Andrew Dilts headshot

World-building on or with the Land? Learning Anticolonial critique from Beavers and their Blockades

Andrew Dilts & Sarah Tyson | Loyola Marymount University, UC Denver

Friday, November 5, 2021 2:00 PM to 3:30 PM



As the Land Back movement gains momentum, making sophisticated and urgent claims that ought not be dismissed, these claims also demand an honest confrontation with how Western political theory conceives of land. As Indigenous thinkers such as Leanne Betasamosake Simpson (Michi Saagiig Nishnaabeg) and Glen Sean Coulthard (Yellowknives Dene), have shown in their accounts of grounded normativity, land is not just a location for Indigenous world-building, but also an agentic teacher with political standing. These approaches provide powerful insight into some of the most pressing struggles of our times, including the events of the Standing Rock uprising and the Line 3 protests. Yet dominant traditions in political theory continue to treat land as an inert territory on which politics happens.
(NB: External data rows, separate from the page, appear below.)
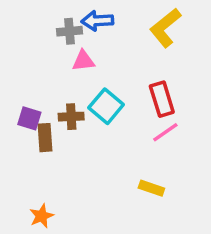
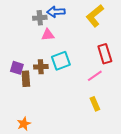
red rectangle: (162, 99) -> (105, 54), moved
cyan square: (106, 106) -> (61, 61), turned 30
yellow rectangle: (151, 188) -> (95, 104), moved, turned 48

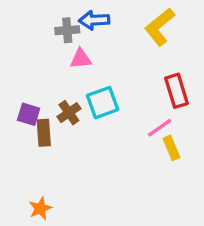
brown cross: (41, 67) -> (69, 113), turned -32
yellow rectangle: (95, 104) -> (171, 148), moved

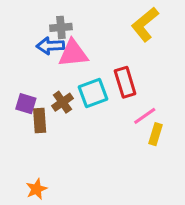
blue arrow: (94, 20) -> (50, 46), moved
pink triangle: (81, 59) -> (73, 53), size x1.5
red rectangle: (176, 91) -> (125, 82), moved
yellow rectangle: (171, 148) -> (156, 134), turned 40

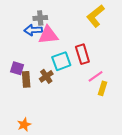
brown cross: (62, 102) -> (46, 76), moved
We examine one theorist in the Western tradition whose iconoclastic approach to political theory has driven much critical work, much of which claims to avoid the pitfalls of abstraction and liberal universalism: Hannah Arendt. We show not only how consequential her understanding of land is to her political theory, but also how it leads her to circumscribe plurality in such a way as to render Indigenous political theory and practice nonsensical, nonpolitical, and therefore a proper target for destruction by political orders that will properly organize the land. Put differently, through attention to land, we show that settler colonialism is central to Arendt’s political theory, and not a mere oversight that can be acknowledged and dismissed. Given Arendt’s influence on critical (and often self-described “left”) approaches to political life, Arendt’s reliance on the ongoing violence of settler-colonialism runs deeper than many theorists have been able to acknowledge. Yet as we explain, critical resources that avoid these pitfalls are both readily available in Indigenous political theory and are directly in service of the broader argument that Land Back, and Indigenous resurgence more generally, present a profound challenge to dominant modes of Western theorizing, even in its critical and heterodox forms.